Anyway, this second installment ended with a real gut-punch for me with that crime. Unbelievably affecting, crushing but totally worthwhile!!!

Then, Weeks 15-21 came down like a ton of bricks! The final act. All bets were off, body count piling up. So much to lose. The intensity level cranked up to the ninth degree!! As Beck’s ingenuity in sniffing out the killer, his identity, info about his next kill got closer and more acute, her safety and the safety of her team, and especially those she loved and cared about reached fever pitch. Explosions, bodies dropping like flies, multiple shootings, people around her getting hurt, the entire series of scenarios and situations became almost untenable. The action sequences were visually described I could feel the desperation from both sides – the killer’s and Beck and Co.’s. And then….UFOs?!??!! Whaaa??!!? One word. GENIUS. Let’s just say, LaShea really knew how to stir your emotions and the sense of helplessness, churn your stomach, twist your heart and mind, I was white-knuckling at the edge of my seat with a despairing depth of a sinking sensation when my worst nightmare happened. It really did.

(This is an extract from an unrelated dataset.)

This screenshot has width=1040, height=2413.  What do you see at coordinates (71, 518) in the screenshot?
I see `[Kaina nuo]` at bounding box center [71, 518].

That one crime that overshadowed everything else for me. The most lasting, memorable moment. For me. I was inundated with a demoralised sense of anguish, injustice, the deep-seated sick feeling from my core about the state of human decay. I couldn’t help reflecting on its parallel with real life. Because of the perpetual gender inequality, misogyny, contempt for the female gender in this patriarchal society we live in, so pungent that for the firm belief of some that it is within their human right to treat women with such denigrating contempt, hate and disregard like they are less than humans, merely objects for them to do whatever they pleased to satisfy their rotting, heinous souls, if they even have any! The society, at large, is basically standing by, complicit. I really wonder. When will this torment end? Will it ever end? Or is it a cosmic joke to more than half of the world’s population? I really wonder.

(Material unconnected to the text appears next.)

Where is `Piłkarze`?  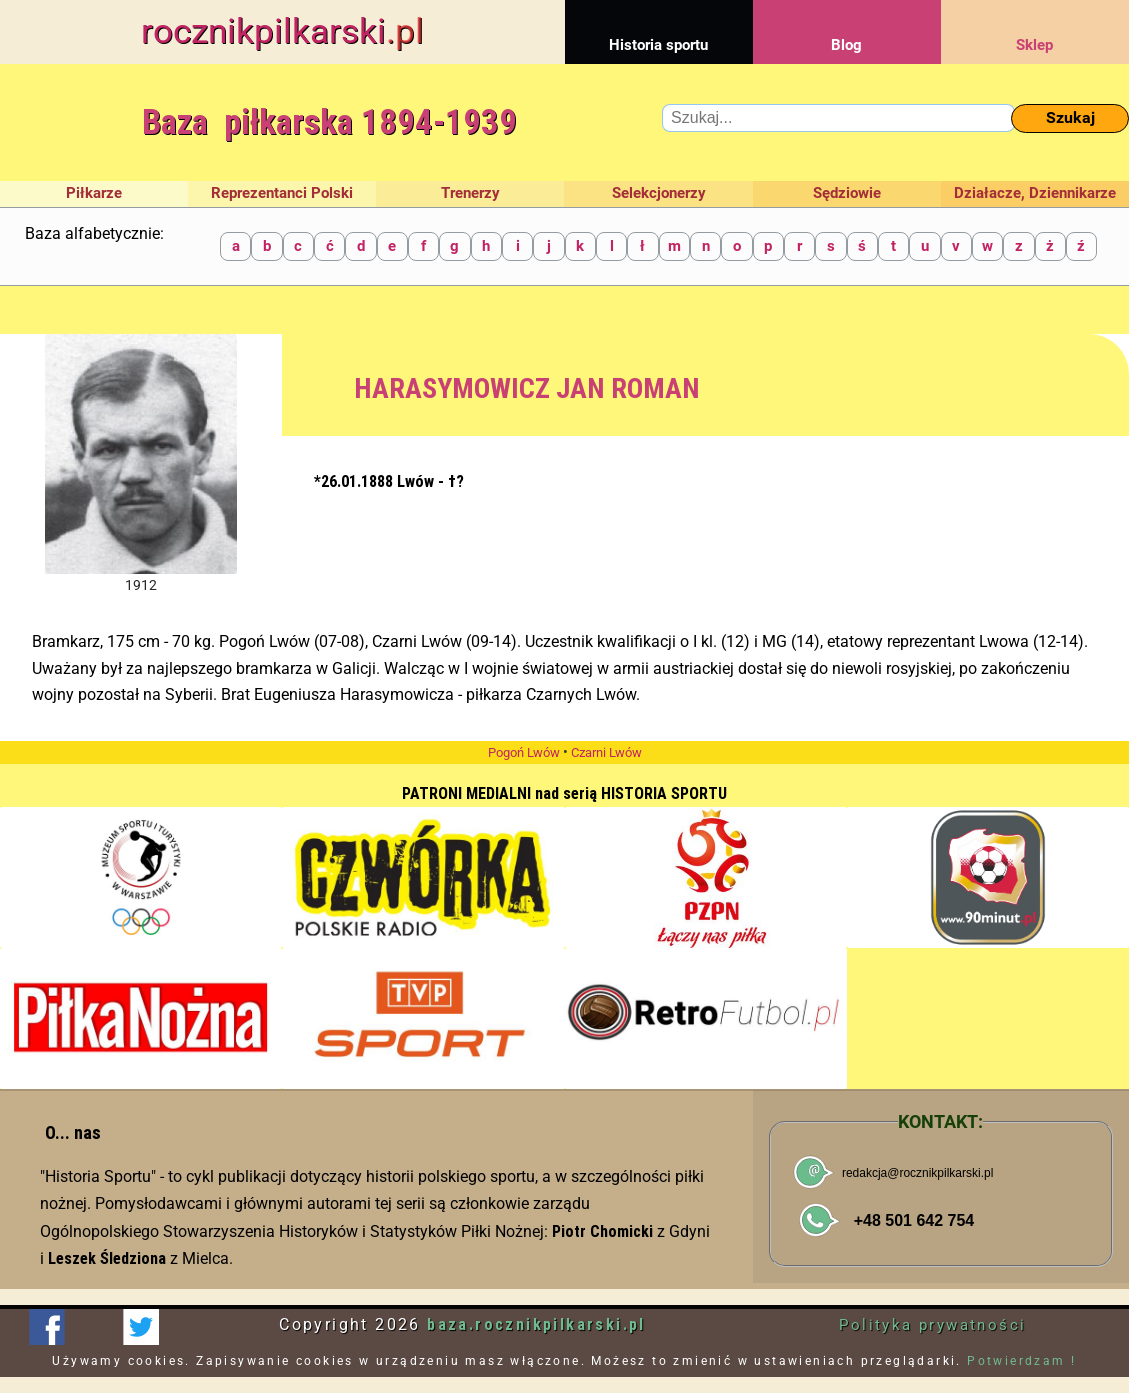 Piłkarze is located at coordinates (94, 193).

Having said that, I was heartened that LaShea took what was literally a realistic occurrence (happening IRL too often than I care to mention!) and turned it on its head as a “F*ck you!” to the society, with an absolutely inspiring, most satisfying fight-for-survival to the otherwise same-old-same-old, disparaging end to a beautiful life. I felt at least a sense of consolation that whilst it didn’t work out, at least the courageous attempt made a difference to Beck and Co.’s hunt for the killer once and for all! It propelled Beck to switch tactic. To be able to catch a perfect killer is to be able to BECOME the killer, think, feel like him, but always cognisant about not crossing that line of no return. Hard task to perform but totally potent and effective. LaShea’s ingenious method of weaving this last hurrah from Beck and Co. was absolutely thrilling to read – going back to the particular time codes in specific scenes that LaShea intentionally left open earlier in the investigation to reveal what transpired after those scenes supposedly ended, tethering each scene with its own tailpiece to reveal what exactly Beck was planning. OMG, I was utterly enthralled by LaShea’s sheer audacity to use that method in presenting the plot’s final act! Superbly original! Needless to say, the ending was absolutely satisfying I felt like celebrating myself because it was truly like having achieved the biggest, most impossible goal to reach the ultimate success!

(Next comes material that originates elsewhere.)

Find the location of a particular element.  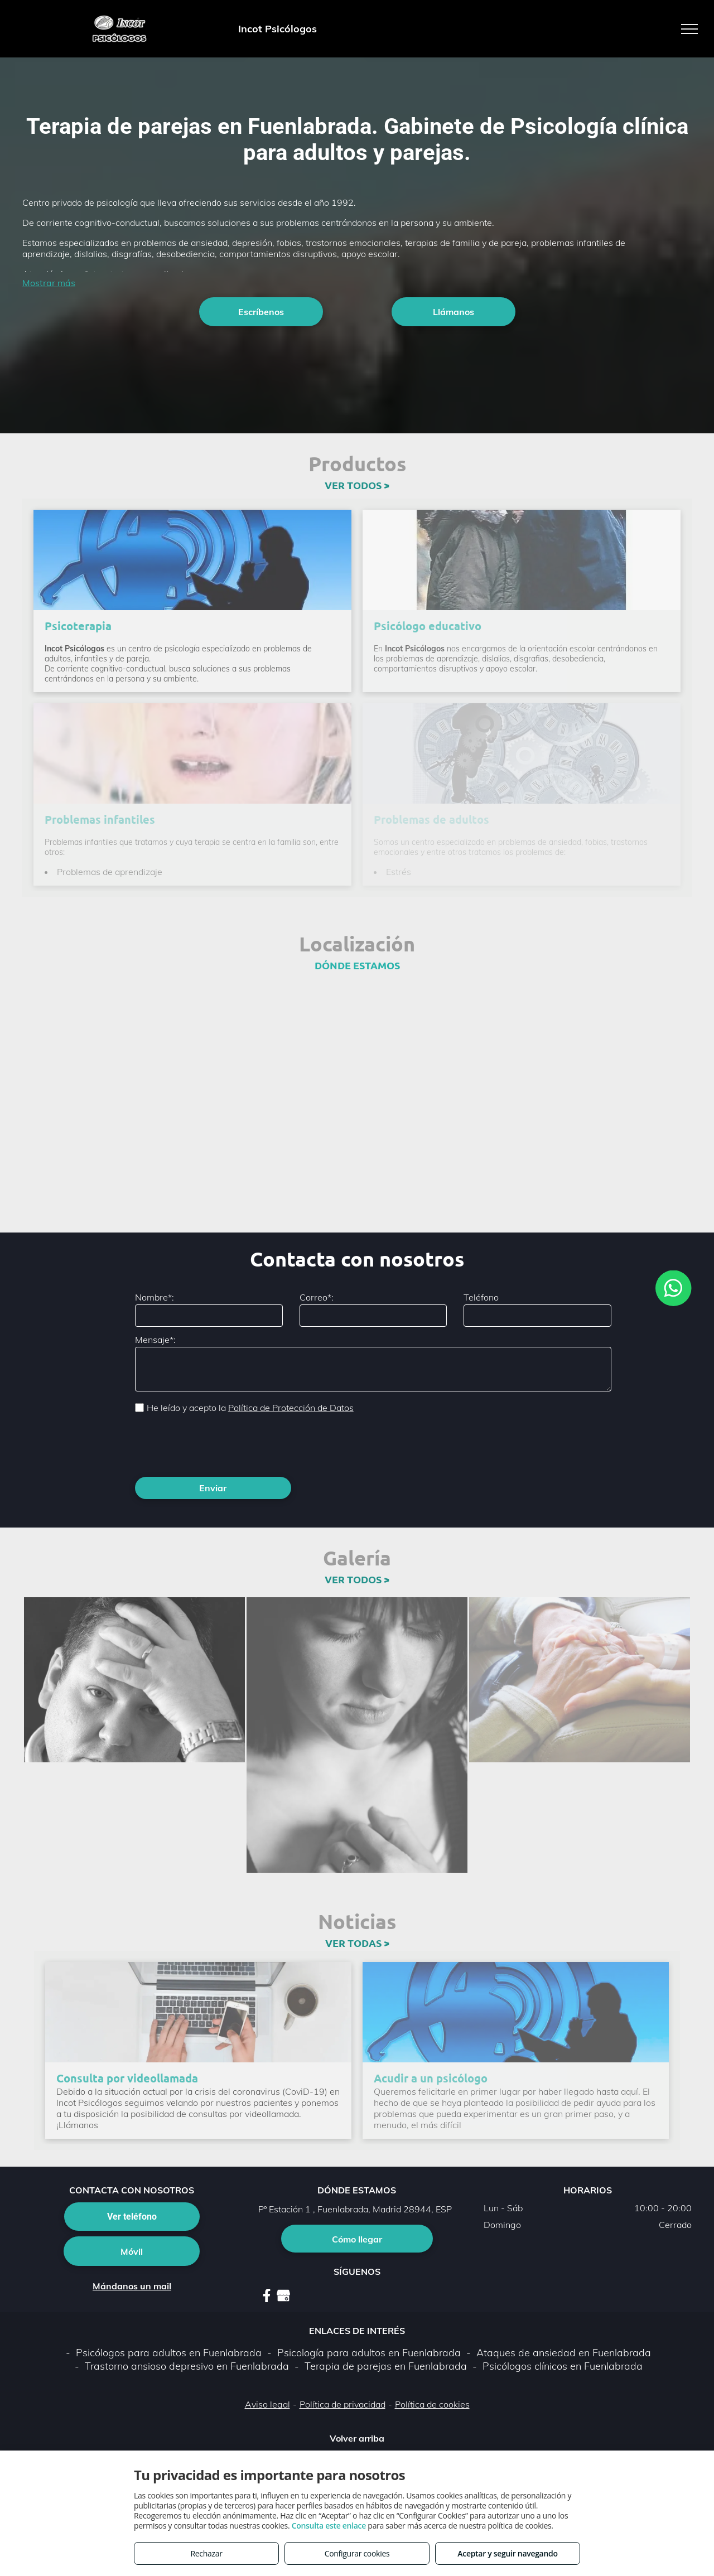 Configurar cookies is located at coordinates (357, 2553).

All in all, I can’t recommend this entire series HIGH enough! It is most definitely a MUST-READ for ALL fans of crime/mystery fiction, especially those who appreciate meticulously constructed and presented piece of crime procedural along with heartfelt, emotionally affecting characters that make you feel utterly invested from the start to the finish line. LaShea has now proven to me that she is a brilliantly creative and utterly original writer across genres. I’m now a loyal fan of her work and will never miss anything she churns out next!!

Read “21 Weeks” and I guarantee you will have one wild, thrilling, intense and ultimately satisfying ride of any crime genre!